Work to complete -> Reproduce the material below only from the line with "In reply to (473, 139)" to the line with "Vacante que solicita * (102, 1180)", both included, keeping each line exact and dropping the pictures.

Working data ->
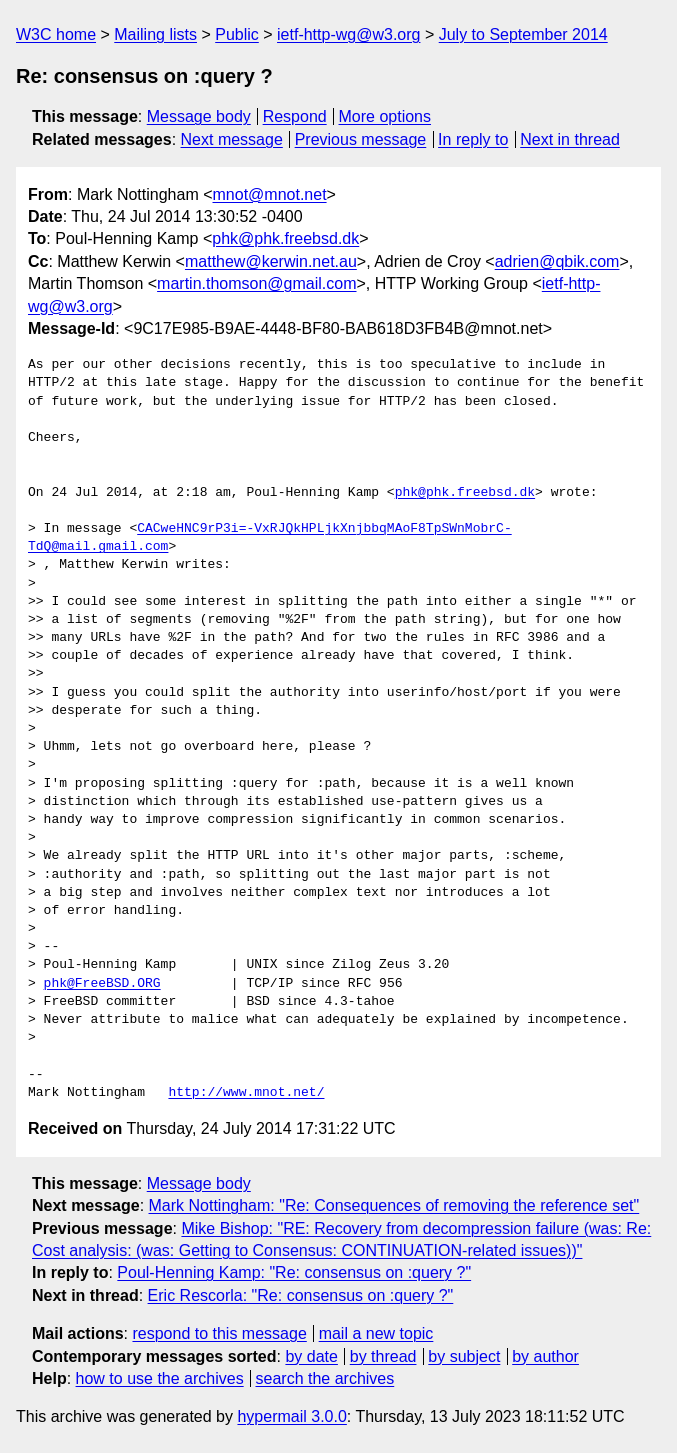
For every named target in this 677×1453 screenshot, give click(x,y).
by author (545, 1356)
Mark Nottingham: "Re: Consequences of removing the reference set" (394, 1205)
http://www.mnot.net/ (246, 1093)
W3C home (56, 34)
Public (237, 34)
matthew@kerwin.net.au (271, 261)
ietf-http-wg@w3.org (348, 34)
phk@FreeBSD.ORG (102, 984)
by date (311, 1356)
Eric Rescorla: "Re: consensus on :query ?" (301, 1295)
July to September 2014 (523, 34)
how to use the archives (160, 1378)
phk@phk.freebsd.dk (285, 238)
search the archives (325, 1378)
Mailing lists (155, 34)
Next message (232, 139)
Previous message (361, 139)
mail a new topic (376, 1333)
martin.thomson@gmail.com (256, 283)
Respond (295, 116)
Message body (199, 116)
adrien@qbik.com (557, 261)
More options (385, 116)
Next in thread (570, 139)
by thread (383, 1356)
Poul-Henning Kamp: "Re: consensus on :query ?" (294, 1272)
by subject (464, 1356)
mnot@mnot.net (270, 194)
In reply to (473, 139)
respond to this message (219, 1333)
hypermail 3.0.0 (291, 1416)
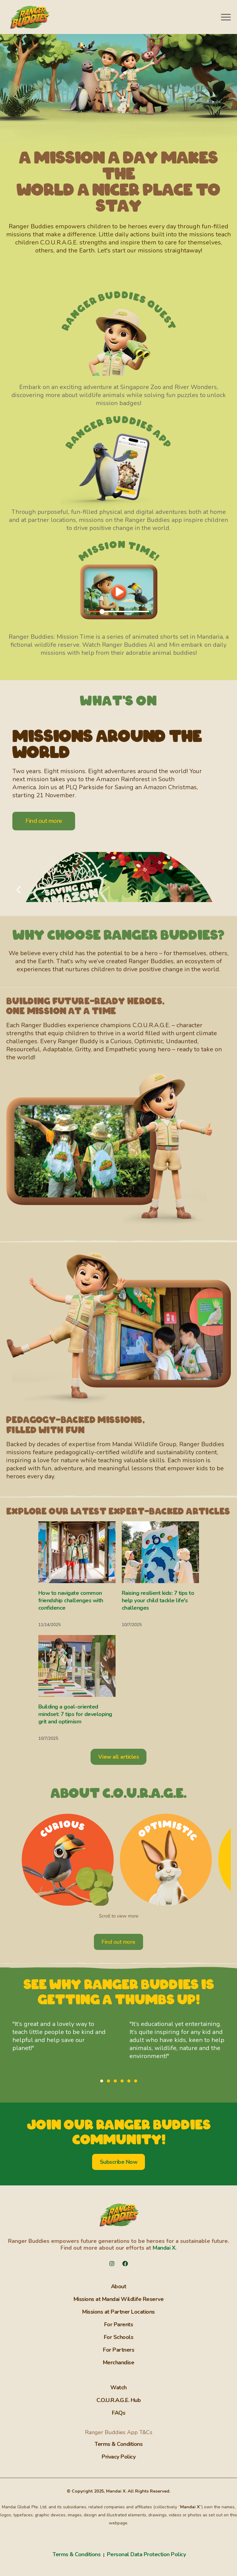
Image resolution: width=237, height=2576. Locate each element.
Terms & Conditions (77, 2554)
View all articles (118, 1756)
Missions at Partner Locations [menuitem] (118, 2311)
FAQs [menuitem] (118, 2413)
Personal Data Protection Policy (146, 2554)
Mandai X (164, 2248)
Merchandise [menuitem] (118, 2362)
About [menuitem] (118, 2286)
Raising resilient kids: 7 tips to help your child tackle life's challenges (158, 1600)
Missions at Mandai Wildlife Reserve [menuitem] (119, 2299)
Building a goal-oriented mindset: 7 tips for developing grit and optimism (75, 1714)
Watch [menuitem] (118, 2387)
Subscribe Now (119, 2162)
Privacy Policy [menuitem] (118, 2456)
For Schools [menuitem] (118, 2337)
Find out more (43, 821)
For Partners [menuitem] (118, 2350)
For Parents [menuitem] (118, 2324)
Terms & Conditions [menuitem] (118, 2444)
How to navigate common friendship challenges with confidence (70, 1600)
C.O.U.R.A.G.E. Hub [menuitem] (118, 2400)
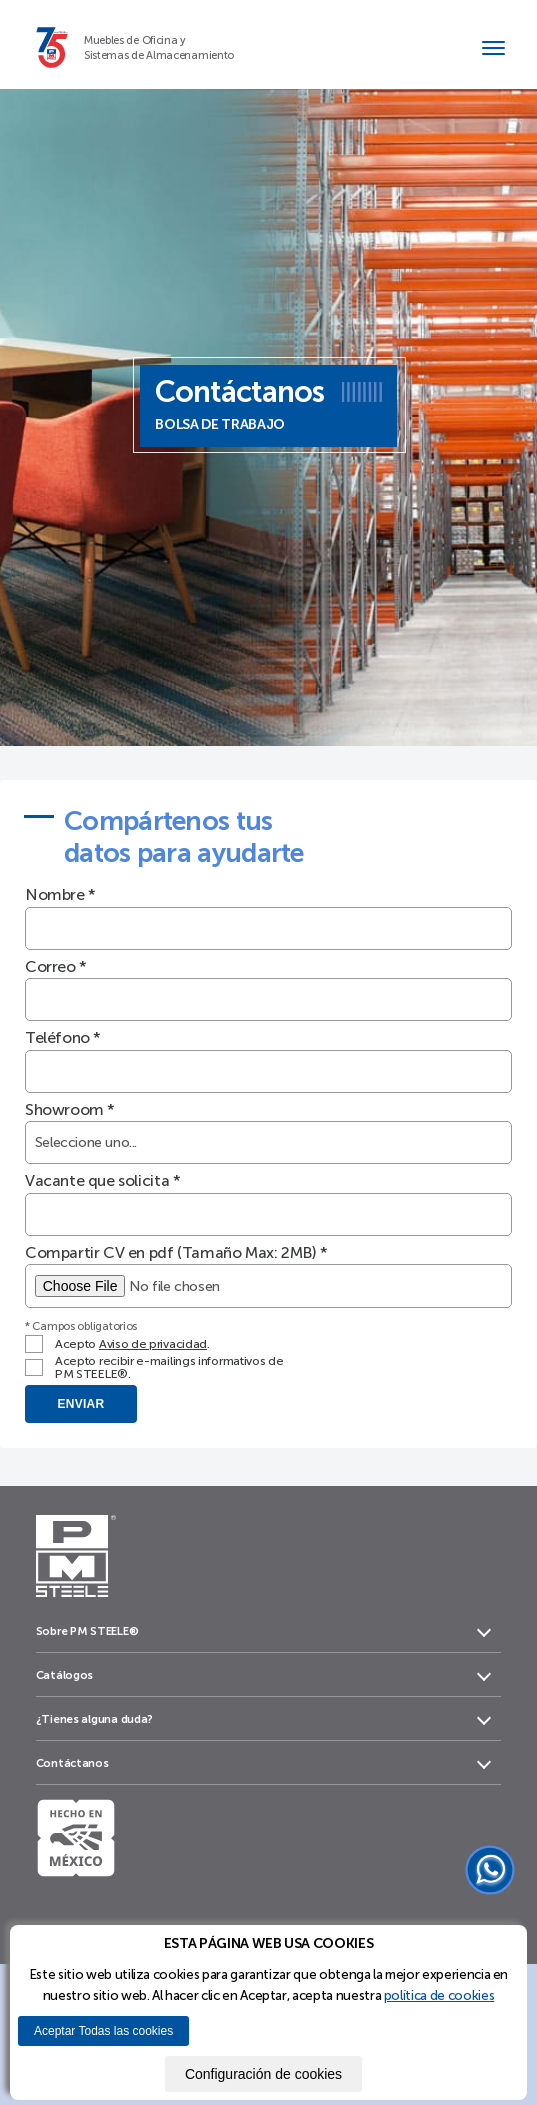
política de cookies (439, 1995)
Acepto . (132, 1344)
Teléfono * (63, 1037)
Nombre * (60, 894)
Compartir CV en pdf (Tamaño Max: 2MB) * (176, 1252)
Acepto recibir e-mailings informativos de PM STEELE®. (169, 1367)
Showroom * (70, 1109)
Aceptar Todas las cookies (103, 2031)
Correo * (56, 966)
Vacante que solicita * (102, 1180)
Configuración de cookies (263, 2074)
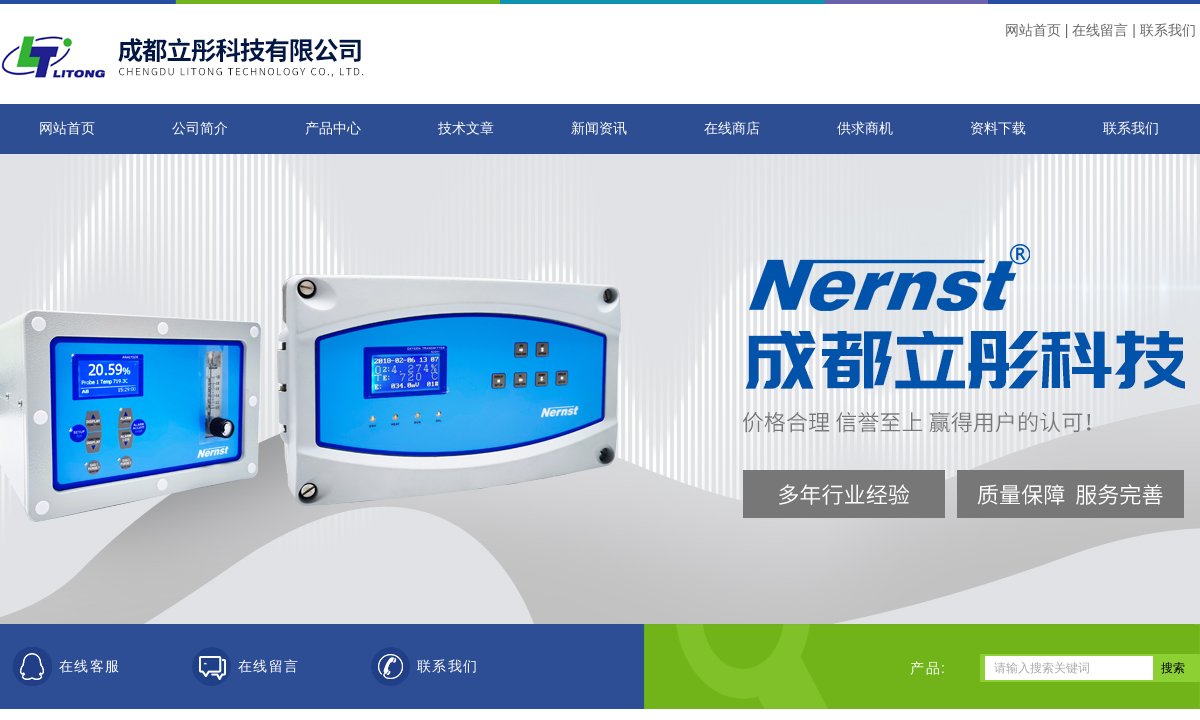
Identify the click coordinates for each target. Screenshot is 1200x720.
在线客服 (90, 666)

Answer space ->
In reply to (473, 139)
respond to this message (219, 1333)
hypermail 3.0.0 (291, 1416)
Image resolution: width=237, height=2576. Locate each element.
Terms & Conditions (77, 2554)
View all articles (118, 1756)
Missions at Partner Locations [menuitem] (118, 2311)
FAQs [menuitem] (118, 2413)
Personal Data Protection Policy (146, 2554)
Mandai X (164, 2248)
Merchandise [menuitem] (118, 2362)
About [menuitem] (118, 2286)
Raising resilient kids: 7 tips to help your child tackle life's challenges (158, 1600)
Missions at Mandai Wildlife Reserve [menuitem] (119, 2299)
Building a goal-oriented mindset: 7 tips for developing grit and optimism (75, 1714)
Watch [menuitem] (118, 2387)
Subscribe Now (119, 2162)
Privacy Policy [menuitem] (118, 2456)
For Schools [menuitem] (118, 2337)
Find out more (43, 821)
For Partners [menuitem] (118, 2350)
For Parents [menuitem] (118, 2324)
Terms & Conditions [menuitem] (118, 2444)
How to navigate common friendship challenges with confidence (70, 1600)
C.O.U.R.A.G.E. Hub [menuitem] (118, 2400)
política de cookies (439, 1995)
Acepto . (132, 1344)
Teléfono * (63, 1037)
Nombre * (60, 894)
Compartir CV en pdf (Tamaño Max: 2MB) * (176, 1252)
Acepto recibir e-mailings informativos de PM STEELE®. (169, 1367)
Showroom * (70, 1109)
Aceptar Todas las cookies (103, 2031)
Correo * (56, 966)
Vacante que solicita * (102, 1180)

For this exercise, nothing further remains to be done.